- **WHAT YOU NEED TO DO**: Below are records to repeat exactly; do not include any pictures.

Stored data:
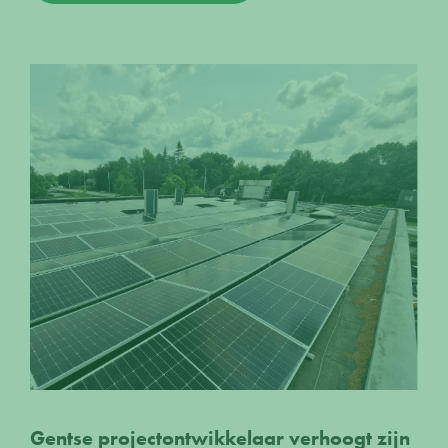
Gentse projectontwikkelaar verhoogt zijn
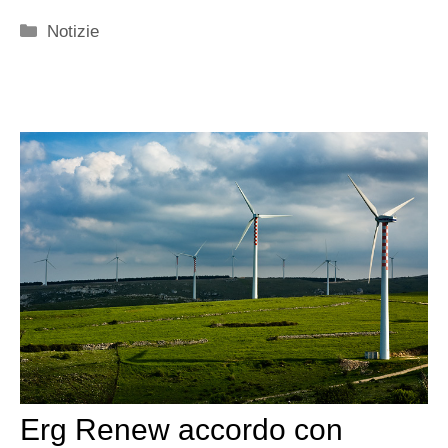
Categorie
Notizie
Erg Renew accordo con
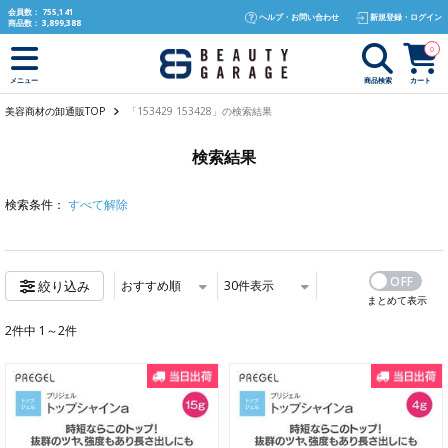
text.skipToContent
text.skipToNavigation
会員数：
755,141
ヘルプ・お問い合わせ
新規登録・ログイン
商品数：
3,899,388
0
商品検索
カート
メニュー
美容商材の卸通販TOP
「153429 153428」の検索結果
検索結果
検索条件：
すべて解除
おすすめ順
30
件表示
絞り込み
まとめて表示
2件中 1～2件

- **WRITTEN RESPONSE**:
Gentse projectontwikkelaar verhoogt zijn
Categorie
Notizie
Erg Renew accordo con
text.skipToContent
text.skipToNavigation
会員数：
755,141
ヘルプ・お問い合わせ
新規登録・ログイン
商品数：
3,899,388
0
商品検索
カート
メニュー
美容商材の卸通販TOP
「153429 153428」の検索結果
検索結果
検索条件：
すべて解除
おすすめ順
30
件表示
絞り込み
まとめて表示
2件中 1～2件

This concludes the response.